* [Work to be completed] Transcribe the entries below exactly.

* [Data for this task]
=====

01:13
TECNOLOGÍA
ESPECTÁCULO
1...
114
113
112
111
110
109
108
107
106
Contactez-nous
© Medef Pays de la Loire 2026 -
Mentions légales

=====

* [Solution for this problem]
01:13
TECNOLOGÍA
ESPECTÁCULO
1...
114
113
112
111
110
109
108
107
106
Contactez-nous
© Medef Pays de la Loire 2026 -
Mentions légales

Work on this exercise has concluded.